Still, many people on both sides of the gun control debate, believe that the United States and England, despite their historical connection, are not comparable with regards to gun laws.
“England actually has a long history of gun control,” said Prof. Robert Spitzer, political science, SUNY Cortland, and prominent gun control advocate, “[but] guns were never truly prominent there.”
Kopel attributed the difference to England’s smaller, more detached parliamentary government. He said, “If you have a majority in parliament, it’s not hard to get a gun ban passed if you only need to convince 12 people.”
He also added that the ban had not prevented the presence of guns in the United Kingdom.
“English oppressive gun laws have led to a thriving black market,” he said. “Police refer to [English city] Manchester as ‘Gunchester.’”
Both Kopel and Spitzer believe that a “frontier tradition,” a reference to the westward expansion into new frontiers with little law and regulation that designated the gun as the symbol of safety and security, significantly shaped American gun culture.
“America has a frontier tradition that England never had,” Spitzer said. He added that the modern stance on gun control was a “reflection of a general cultural tradition of individualism and the frontier tradition, which includes guns.”

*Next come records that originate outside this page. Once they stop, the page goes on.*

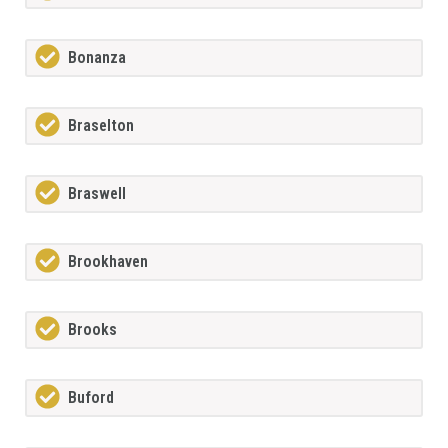
Bonanza
Braselton
Braswell
Brookhaven
Brooks
Buford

However, Spitzer noted that the frontier tradition did not rationalize the gun control of the United States. He explained that other countries with similar traditions have radically different views on gun control and its correlation to gun violence.
“Canada and Australia both had frontier traditions,” he said. “But they both have much stricter gun laws. They are nations that are similar to the U.S., but have fewer gun problems.”
Currently, Canada’s gun control policy prohibits fully automatic military assault weapons, short-barreled shotguns and semi-automatic weapons that can be converted into automatic weapons. Additionally, it bans weapons that are not appropriate for hunting and target shooting.
Under the Firearms Act that was passed in 1995, those wishing to possess guns had to register all firearms by 2003 and enter them a national information system. The Act also requires strict license screening and continuous eligibility checks.
It seems Canada’s strict regulation of gun control has worked. The murder rate by firearms is five times higher in the U.S. than in Canada. The rate of homicides involving handguns in the U.S. is seven times higher in Canada.
However, Kopel believes that this is not enough evidence to adopt a similar policy to that of Canada or England. He attributes the higher rate of murders and violent crime in the U.S. to other factors such as differences in population make up and sheer size.
“The U.S. is much larger than Canada [in population], so the differences are less stark,” he said.
Spitzer explained, “Overall gun ownership is not correlated to gun violence. The ability of criminals to get guns is related to supply in an economic sense. If supplies are down, then less people will have guns.”
Some foreign countries do still have gun problems. The last major international school shooting occurred last November in Finland when 18-year-old Pekka Eric Auvinen shot and killed eight people. Finland has the third highest rate of civilians who own firearms per capita after the U.S. and Yemen.
Spitzer also noted that states with stricter gun laws tended to have lower crime rates.
“There are a lot of factors at play,” he said.